▶ **To do**: Go through the records, and copy each line in which the string "растение" is present.

═══ Excerpted data

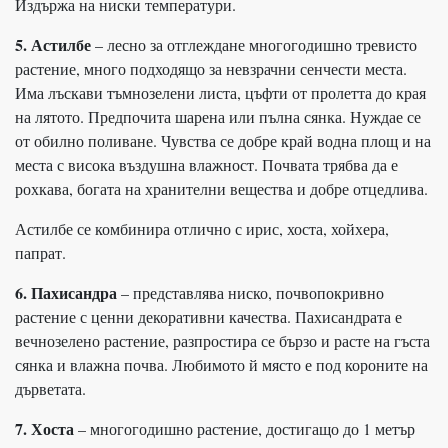
Издържа на ниски температури.
5. Астилбе
– лесно за отглеждане многогодишно тревисто
растение, много подходящо за невзрачни сенчести места.
Има лъскави тъмнозелени листа, цъфти от пролетта до края
на лятото. Предпочита шарена или пълна сянка. Нуждае се
от обилно поливане. Чувства се добре край водна площ и на
места с висока въздушна влажност. Почвата трябва да е
рохкава, богата на хранителни вещества и добре отцедлива.
Астилбе се комбинира отлично с ирис, хоста, хойхера,
папрат.
6. Пахисандра
– представлява ниско, почвопокривно
растение с ценни декоративни качества. Пахисандрата е
вечнозелено растение, разпростира се бързо и расте на гъста
сянка и влажна почва. Любимото й място е под короните на
дърветата.
7. Хоста
– многогодишно растение, достигащо до 1 метър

══════

▶ **Answer section**:
растение, много подходящо за невзрачни сенчести места.
растение с ценни декоративни качества. Пахисандрата е
вечнозелено растение, разпростира се бързо и расте на гъста
– многогодишно растение, достигащо до 1 метър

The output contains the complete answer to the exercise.